Republicans should let the sequester proceed if President Obama won't let the defense cuts be eased, and Obama is simply out of touch with reality on fiscal matters, according to former U.S. Sen. Jim DeMint, S.C.
DeMint resigned his seat in January as he prepares to become the new president of the Heritage Foundation. In a wide-ranging interview, DeMint addressed looming debates on guns and immigration, but he's also passionate about how the current sequestration fight plays out. DeMint told WND House GOP members have responsibly approved changes in sequestration so the cuts won't land so hard on national security spending, and the ball is now in Obama's court.
"If we can't get the president to come off the military cuts, we need to leave these cuts in place," DeMint said. "In most cases, it's not really cuts. It's just a slowing of the growth of spending which has been out of control for years. I would encourage Republicans, if the president's not going to be reasonable about restoring military funding and allowing these other programs to actually be reduced, then they're just going to have to swallow it. It's a small percent of our total budget and, frankly, we're going to have to do a lot more of these cuts if we're going to balance the budget within 10 years."
Obama has repeatedly demanded a "balanced" approach that consists of spending cuts and higher taxes for the wealthy. The president also says he and Congress have already made painful cuts of $2.5 trillion. DeMint said the president is simply not living in the real world.
"The president has a difficult time with the truth. We have not cut any spending in Washington. We've doubled spending in the last 10 years. He keeps talking about 'revenues,' which is their new code word for more tax increases," said DeMint, citing the fiscal cliff deal and the Obamacare as major tax increases that have already been implemented.

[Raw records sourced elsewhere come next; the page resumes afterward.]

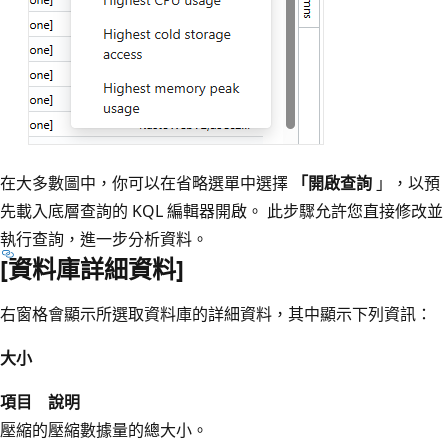
在大多數圖中，你可以在省略選單中選擇
「開啟查詢
」，以預
先載入底層查詢的 KQL 編輯器開啟。 此步驟允許您直接修改並
執行查詢，進一步分析資料。
[資料庫詳細資料]
右窗格會顯示所選取資料庫的詳細資料，其中顯示下列資訊：
大小
項目
說明
壓縮的
壓縮數據量的總大小。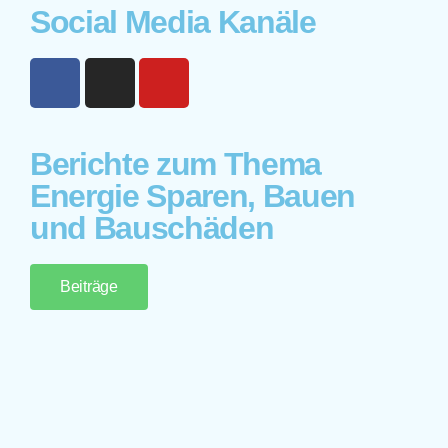
Social Media Kanäle
Berichte zum Thema
Energie Sparen, Bauen
und Bauschäden
Beiträge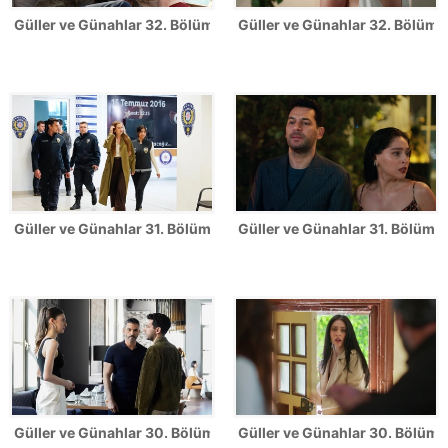
Güller ve Günahlar 32. Bölüm Fotoğrafları - Sezon Finali
Güller ve Günahlar 32. Bölümden
Güller ve Günahlar 31. Bölüm Fotoğrafları
Güller ve Günahlar 31. Bölümden
Güller ve Günahlar 30. Bölüm Fotoğrafları
Güller ve Günahlar 30. Bölümde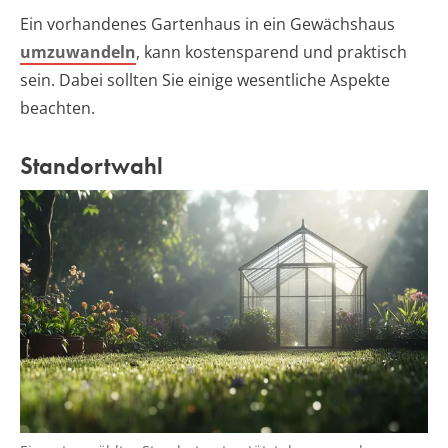
Ein vorhandenes Gartenhaus in ein Gewächshaus
umzuwandeln
, kann kostensparend und praktisch
sein. Dabei sollten Sie einige wesentliche Aspekte
beachten.
Standortwahl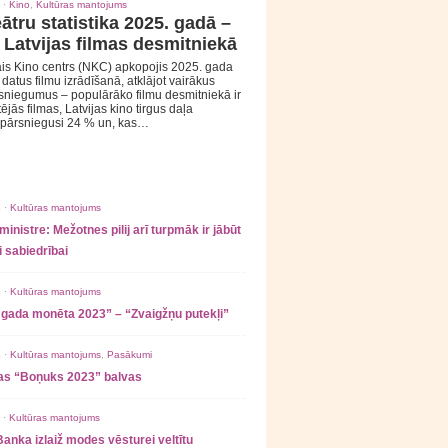
 ·
Kino
,
Kultūras mantojums
ātru statistika 2025. gadā –
 Latvijas filmas desmitniekā
is Kino centrs (NKC) apkopojis 2025. gada
s datus filmu izrādīšanā, atklājot vairākus
sniegumus – populārāko filmu desmitniekā ir
tējās filmas, Latvijas kino tirgus daļa
 pārsniegusi 24 % un, kas…
 ·
Kultūras mantojums
ministre: Mežotnes pilij arī turpmāk ir jābūt
 sabiedrībai
 ·
Kultūras mantojums
 gada monēta 2023” – “Zvaigžņu putekļi”
 ·
Kultūras mantojums
,
Pasākumi
as “Boņuks 2023” balvas
 ·
Kultūras mantojums
Banka izlaiž modes vēsturei veltītu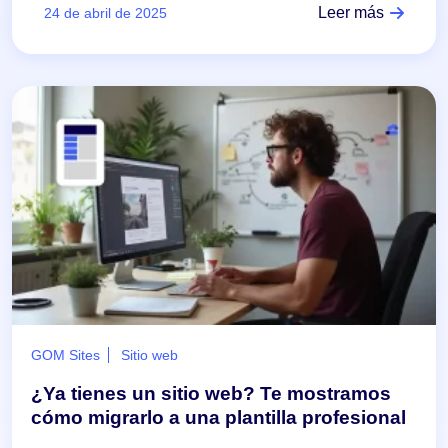
Leer más
24 de abril de 2025
GOM Sites
Sitio web
¿Ya tienes un sitio web? Te mostramos
cómo migrarlo a una plantilla profesional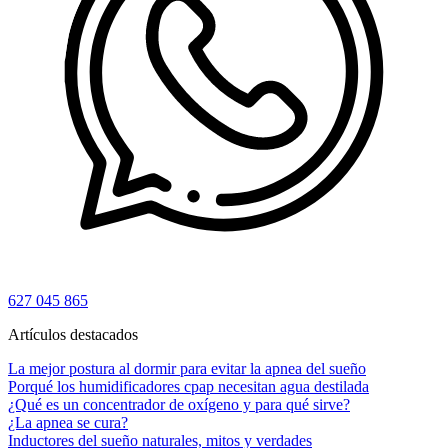
627 045 865
Artículos destacados
La mejor postura al dormir para evitar la apnea del sueño
Porqué los humidificadores cpap necesitan agua destilada
¿Qué es un concentrador de oxígeno y para qué sirve?
¿La apnea se cura?
Inductores del sueño naturales, mitos y verdades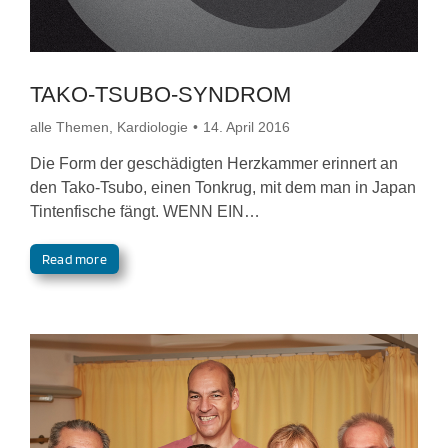
TAKO-TSUBO-SYNDROM
alle Themen
,
Kardiologie
14. April 2016
Die Form der geschädigten Herzkammer erinnert an
den Tako-Tsubo, einen Tonkrug, mit dem man in Japan
Tintenfische fängt. WENN EIN…
Read more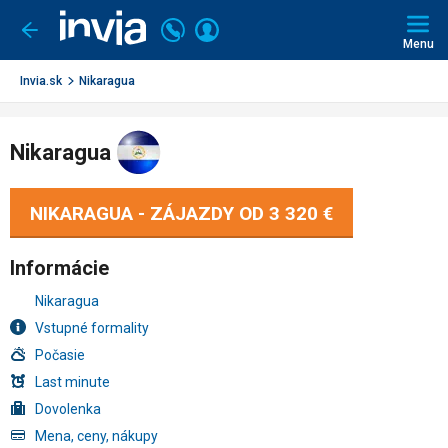
Invia.sk
Volajte
Prihlásiť
Ísť
späť
+421
Menu
sa
2
3221
Invia.sk
Nikaragua
0491
Nikaragua
NIKARAGUA - ZÁJAZDY OD
3 320 €
Informácie
Nikaragua
Vstupné formality
Počasie
Last minute
Dovolenka
Mena, ceny, nákupy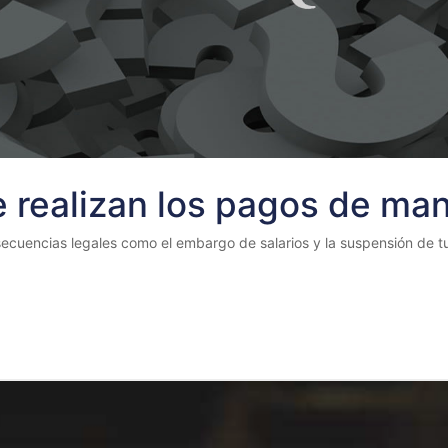
e realizan los pagos de ma
ecuencias legales como el embargo de salarios y la suspensión de tu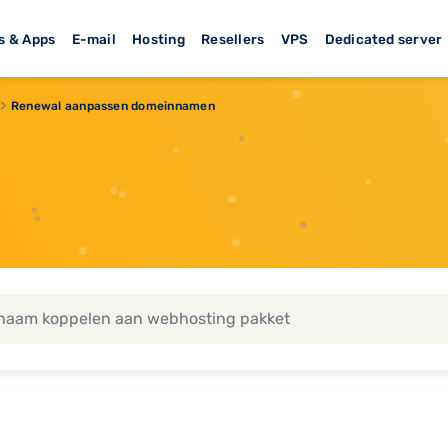
s & Apps
E-mail
Hosting
Resellers
VPS
Dedicated server
Renewal aanpassen domeinnamen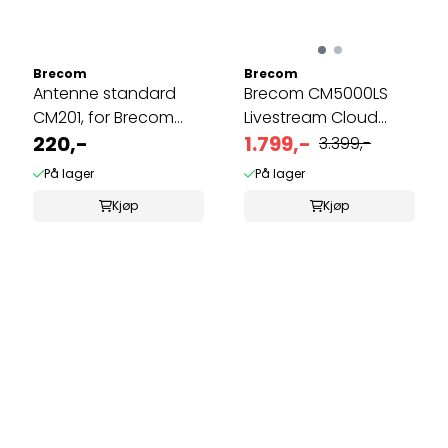
Brecom
Brecom
Antenne standard
Brecom CM5000LS
CM201, for Brecom
Livestream Cloud
CM2600
220,-
viltkamera.
1.799,-
3.399,-
På lager
På lager
Kjøp
Kjøp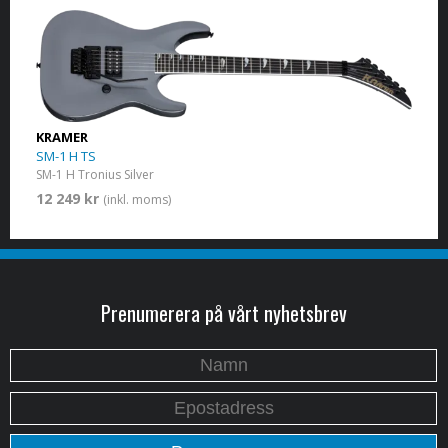
KRAMER
SM-1 H TS
SM-1 H Tronius Silver
12 249 kr
(inkl. moms)
Prenumerera på vårt nyhetsbrev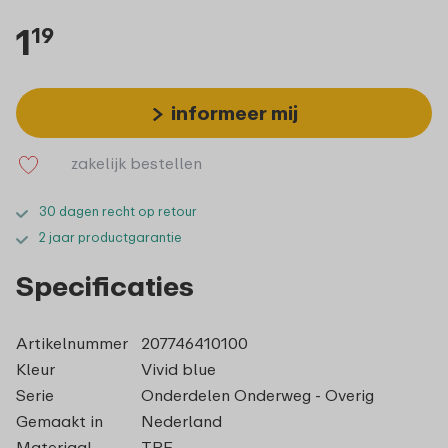
1
19
informeer mij
zakelijk bestellen
30 dagen recht op retour
2 jaar productgarantie
Specificaties
Artikelnummer
207746410100
Kleur
Vivid blue
Serie
Onderdelen Onderweg - Overig
Gemaakt in
Nederland
Materiaal
TPE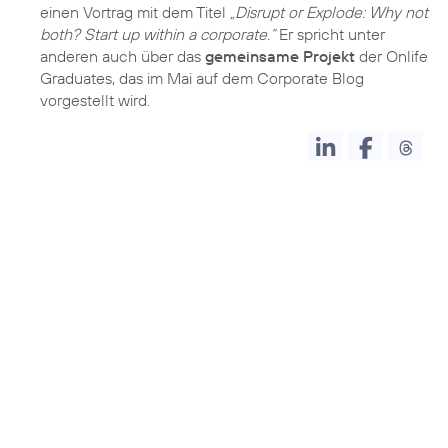
einen Vortrag mit dem Titel
„Disrupt or Explode: Why not
both? Start up within a corporate.“
Er spricht unter
anderen auch über das
gemeinsame Projekt
der Onlife
Graduates, das im Mai auf dem Corporate Blog
vorgestellt wird.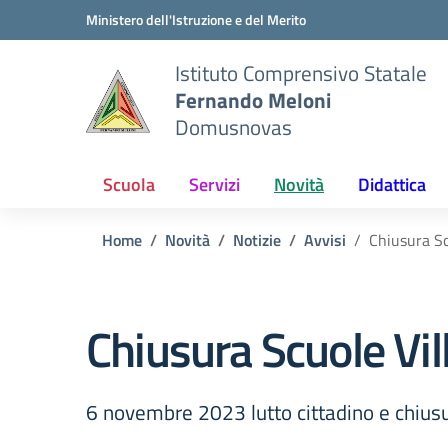
Vai ai contenuti
Vai al menu di navigazione
Vai al footer
Ministero dell'Istruzione e del Merito
Istituto Comprensivo Statale
Fernando Meloni
Domusnovas
Scuola
Servizi
Novità
Didattica
Home
Novità
Notizie
Avvisi
Chiusura Sc
Chiusura Scuole Vi
6 novembre 2023 lutto cittadino e chi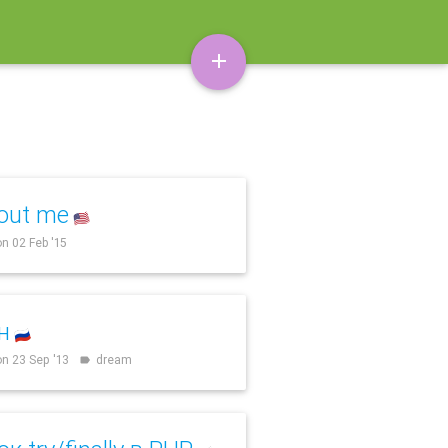
add
out me
🇺🇸
n 02 Feb '15
н
🇷🇺
n 23 Sep '13
dream
label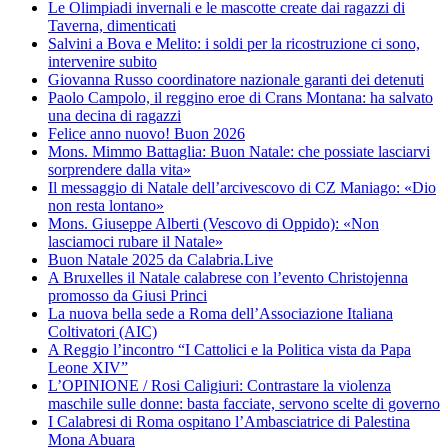
Le Olimpiadi invernali e le mascotte create dai ragazzi di
Taverna, dimenticati
Salvini a Bova e Melito: i soldi per la ricostruzione ci sono,
intervenire subito
Giovanna Russo coordinatore nazionale garanti dei detenuti
Paolo Campolo, il reggino eroe di Crans Montana: ha salvato
una decina di ragazzi
Felice anno nuovo! Buon 2026
Mons. Mimmo Battaglia: Buon Natale: che possiate lasciarvi
sorprendere dalla vita»
Il messaggio di Natale dell’arcivescovo di CZ Maniago: «Dio
non resta lontano»
Mons. Giuseppe Alberti (Vescovo di Oppido): «Non
lasciamoci rubare il Natale»
Buon Natale 2025 da Calabria.Live
A Bruxelles il Natale calabrese con l’evento Christojenna
promosso da Giusi Princi
La nuova bella sede a Roma dell’Associazione Italiana
Coltivatori (AIC)
A Reggio l’incontro “I Cattolici e la Politica vista da Papa
Leone XIV”
L’OPINIONE / Rosi Caligiuri: Contrastare la violenza
maschile sulle donne: basta facciate, servono scelte di governo
I Calabresi di Roma ospitano l’Ambasciatrice di Palestina
Mona Abuara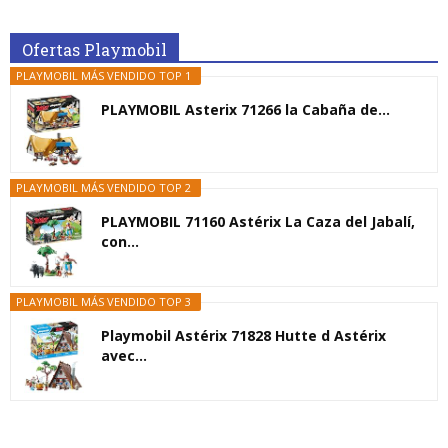
Ofertas Playmobil
PLAYMOBIL MÁS VENDIDO TOP 1
PLAYMOBIL Asterix 71266 la Cabaña de...
PLAYMOBIL MÁS VENDIDO TOP 2
PLAYMOBIL 71160 Astérix La Caza del Jabalí,
con...
PLAYMOBIL MÁS VENDIDO TOP 3
Playmobil Astérix 71828 Hutte d Astérix
avec...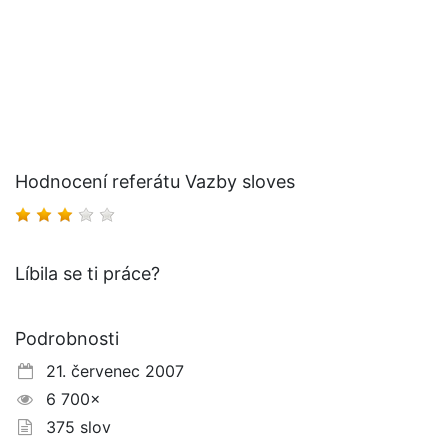
Hodnocení referátu Vazby sloves
Líbila se ti práce?
Podrobnosti
21. červenec 2007
6 700×
375 slov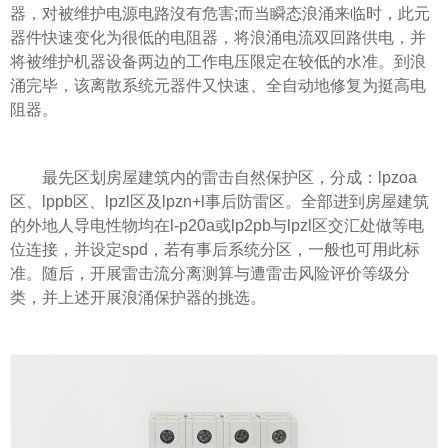
器，对被维护电源电路沒有危害;而当瞬态浪涌来临时，此元
器件快速变化为很低的电阻器，将浪涌电流双回路供电，并
将被维护机器设备两边的工作电压限定在较低的水准。到浪
涌完毕，该离散系统元器件又快速、全自动地修复为挺高电
阻器。
最先区划房屋建筑内的雷击自然保护区，分成：lpzoa
区、lppb区、lpzl区及lpzn+l事后防雷区。全部进到房屋建筑
的外地人导电性物均在l-p20a或lp2pb与lpzl区交汇处做等电
位连接，并设定spd，若有事后系统分区，一般也可用此标
准。随后，开展雷击流分离测算与遭雷击风险评价等级分
类，并上述开展浪涌保护器的挑选。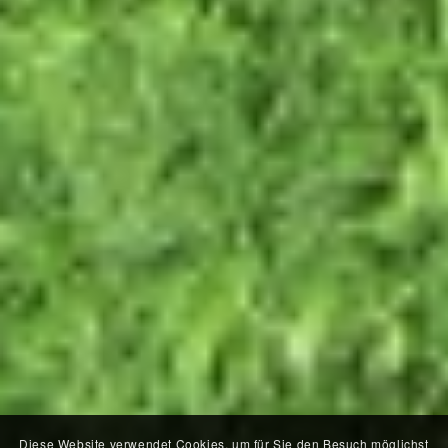
Diese Website verwendet Cookies, um für Sie den Besuch möglichst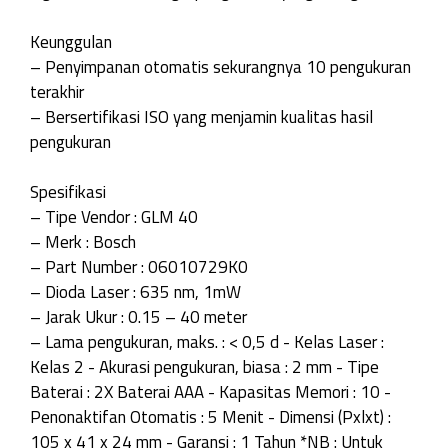
Keunggulan
– Penyimpanan otomatis sekurangnya 10 pengukuran
terakhir
– Bersertifikasi ISO yang menjamin kualitas hasil
pengukuran
Spesifikasi
– Tipe Vendor : GLM 40
– Merk : Bosch
– Part Number : 06010729K0
– Dioda Laser : 635 nm, 1mW
– Jarak Ukur : 0.15 – 40 meter
– Lama pengukuran, maks. : < 0,5 d - Kelas Laser :
Kelas 2 - Akurasi pengukuran, biasa : 2 mm - Tipe
Baterai : 2X Baterai AAA - Kapasitas Memori : 10 -
Penonaktifan Otomatis : 5 Menit - Dimensi (Pxlxt) :
105 x 41 x 24 mm - Garansi : 1 Tahun *NB : Untuk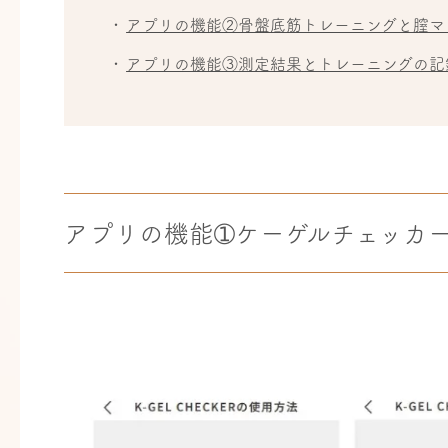
アプリの機能②骨盤底筋トレーニングと膣マ
アプリの機能③測定結果とトレーニングの記
アプリの機能➀ケーゲルチェッカ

"We don't have a revenue problem," he said. "If we would cut spending, you would see the private sector grow and even more revenues to the federal government. The president talks about a fair and balanced approach. American businesses and individuals now have some of the highest rates in the world. It's hard to compete internationally. He's still talking about more tax increases. The president is really going to hurt our country in a long-term way if we don't push back on this."
The mounting debt makes fiscal responsibility essential, and DeMint said America doesn't have much time to change course.
"If we're going to save our country and keep us from looking like Greece in a few years, we're going to have to find things we can cut," he said, noting that duplicative programs and services that should be under state control are a good place to start.
"I think the president has lost contact with reality," DeMint said. "He doesn't see the spending and the debt as a problem. We are approaching a real meltdown if we don't get control of it."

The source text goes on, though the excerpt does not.